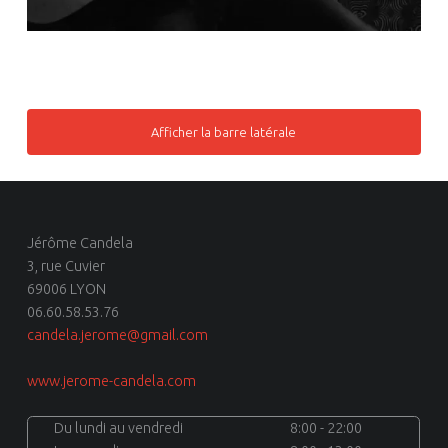
Afficher la barre latérale
Jérôme Candela
3, rue Cuvier
69006 LYON
06.60.58.53.76
candela.jerome@gmail.com
www.jerome-candela.com
Du lundi au vendredi
8:00 - 22:00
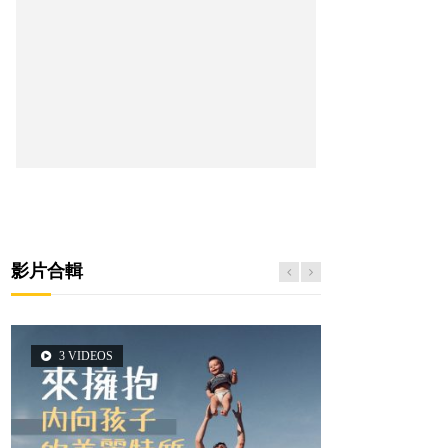
影片合輯
3 VIDEOS
5 VIDEOS
14 VIDEOS
2 VIDEOS
6 VIDEOS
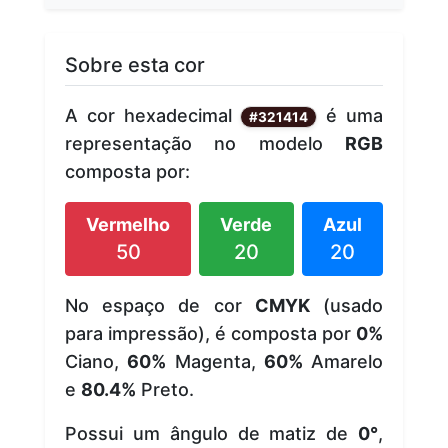
Sobre esta cor
A cor hexadecimal
é uma
#321414
representação no modelo
RGB
composta por:
Vermelho
Verde
Azul
50
20
20
No espaço de cor
CMYK
(usado
para impressão), é composta por
0%
Ciano,
60%
Magenta,
60%
Amarelo
e
80.4%
Preto.
Possui um ângulo de matiz de
0°
,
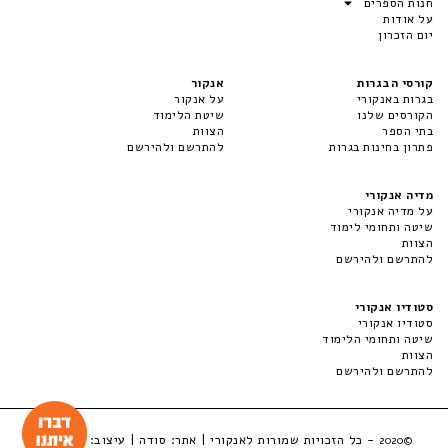
חנות הספרים
על אודות
יום הזכרון
קורסי הבגרות
אנקור
בגרות באנקורי
על אנקור
הקורסים שלנו
שיטת הלימוד
בתי הספר
הצוות
פתרון בחינות בגרות
להתרשם ולהירשם
מדיה אנקורי
על מדיה אנקורי
שיטה ותחומי לימוד
הצוות
להתרשם ולהירשם
סטודיו אנקורי
סטודיו אנקורי
שיטה ותחומי הלימוד
הצוות
להתרשם ולהירשם
- כל הזכויות שמורות לאנקורי | אתר:
סודה
| עיצוב:
LuckyBox
©2020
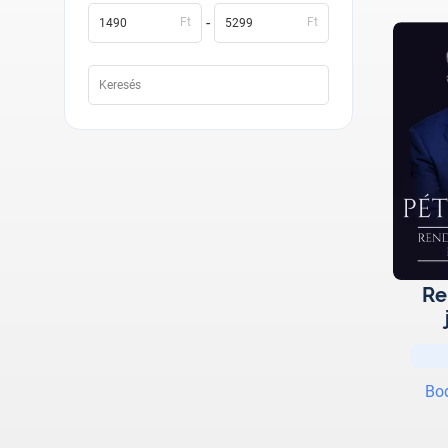
-
Ft
Ft
Re
E
Bo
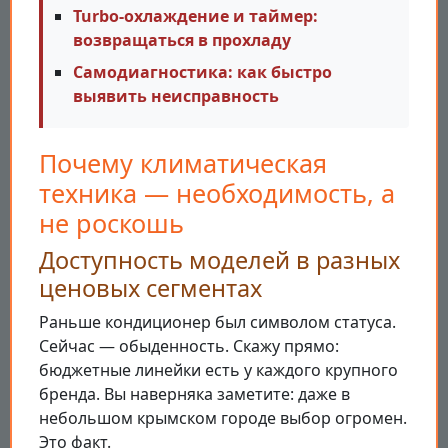
Turbo-охлаждение и таймер:
возвращаться в прохладу
Самодиагностика: как быстро
выявить неисправность
Почему климатическая
техника — необходимость, а
не роскошь
Доступность моделей в разных
ценовых сегментах
Раньше кондиционер был символом статуса.
Сейчас — обыденность. Скажу прямо:
бюджетные линейки есть у каждого крупного
бренда. Вы наверняка заметите: даже в
небольшом крымском городе выбор огромен.
Это факт.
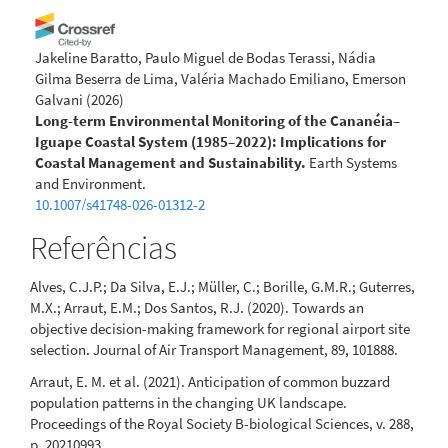
Jakeline Baratto, Paulo Miguel de Bodas Terassi, Nádia
Gilma Beserra de Lima, Valéria Machado Emiliano, Emerson
Galvani
(2026)
Long-term Environmental Monitoring of the Cananéia–
Iguape Coastal System (1985–2022): Implications for
Coastal Management and Sustainability.
Earth Systems
and Environment.
10.1007/s41748-026-01312-2
Referências
Alves, C.J.P.; Da Silva, E.J.; Müller, C.; Borille, G.M.R.; Guterres,
M.X.; Arraut, E.M.; Dos Santos, R.J. (2020). Towards an
objective decision-making framework for regional airport site
selection. Journal of Air Transport Management, 89, 101888.
Arraut, E. M. et al. (2021). Anticipation of common buzzard
population patterns in the changing UK landscape.
Proceedings of the Royal Society B-biological Sciences, v. 288,
p. 20210993.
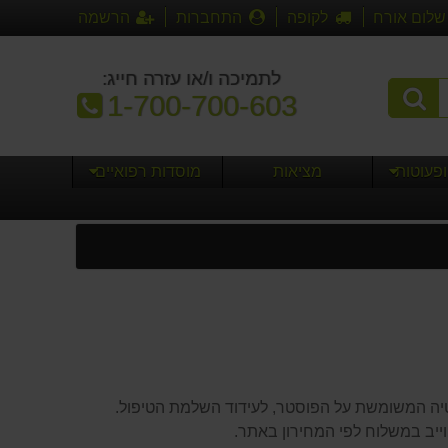
שלום אורח
לקופה
התחברות
הרשמה
לתמיכה ו/או עזרה חייג:
טלפון:
1-700-700-603
ופעוטות
מציאות
מוסדות רפואיים
טיה המשומשת על הפוסטר, לעידוד השלמת הטיפול.
ייב במשלוח לפי המחירון באתר.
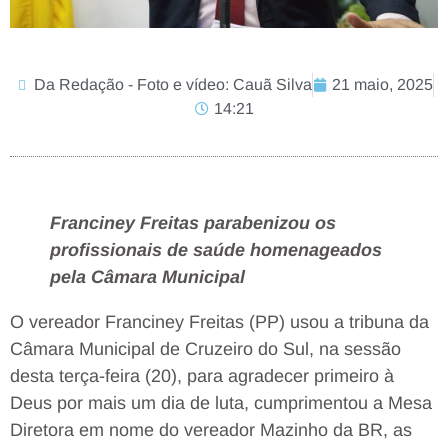
Da Redação - Foto e vídeo: Cauã Silva
21 maio, 2025
14:21
Franciney Freitas parabenizou os
profissionais de saúde homenageados
pela Câmara Municipal
O vereador Franciney Freitas (PP) usou a tribuna da
Câmara Municipal de Cruzeiro do Sul, na sessão
desta terça-feira (20), para agradecer primeiro à
Deus por mais um dia de luta, cumprimentou a Mesa
Diretora em nome do vereador Mazinho da BR, as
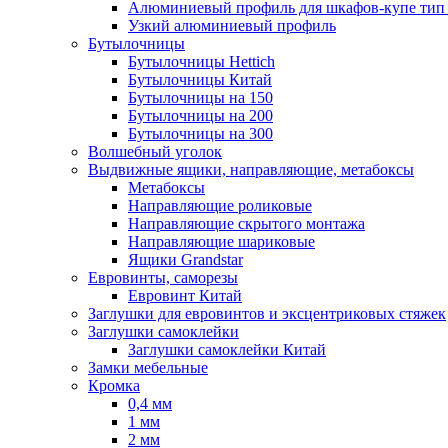
Алюминиевый профиль для шкафов-купе ти
Узкий алюминиевый профиль
Бутылочницы
Бутылочницы Hettich
Бутылочницы Китай
Бутылочницы на 150
Бутылочницы на 200
Бутылочницы на 300
Волшебный уголок
Выдвижные ящики, направляющие, метабоксы
Метабоксы
Направляющие роликовые
Направляющие скрытого монтажа
Направляющие шариковые
Ящики Grandstar
Евровинты, саморезы
Евровинт Китай
Заглушки для евровинтов и эксцентриковых стяжек
Заглушки самоклейки
Заглушки самоклейки Китай
Замки мебельные
Кромка
0,4 мм
1 мм
2 мм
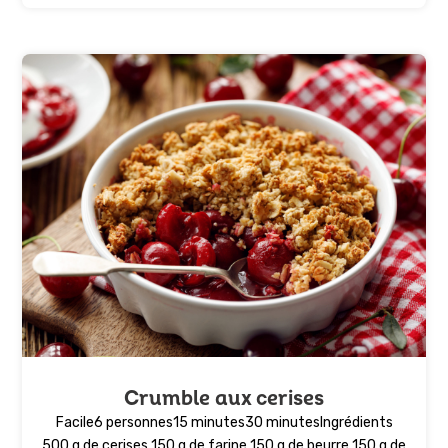
Crumble aux cerises
Facile6 personnes15 minutes30 minutesIngrédients
500 g de cerises 150 g de farine 150 g de beurre 150 g de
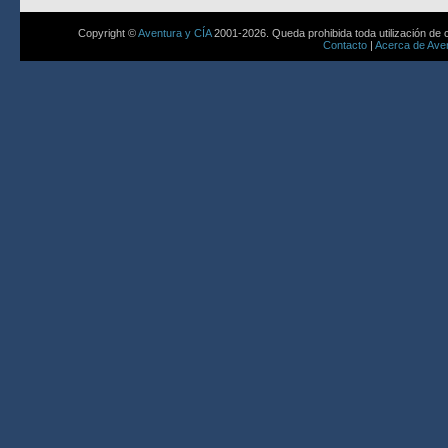
Copyright ©
Aventura y CÍA
2001-2026. Queda prohibida toda utilización de c
Contacto
|
Acerca de Aven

----

# What you have to do:
Among the lines above, find each one containing the string "vereador" and copy it.

# Task output:
O vereador Franciney Freitas (PP) usou a tribuna da
Diretora em nome do vereador Mazinho da BR, as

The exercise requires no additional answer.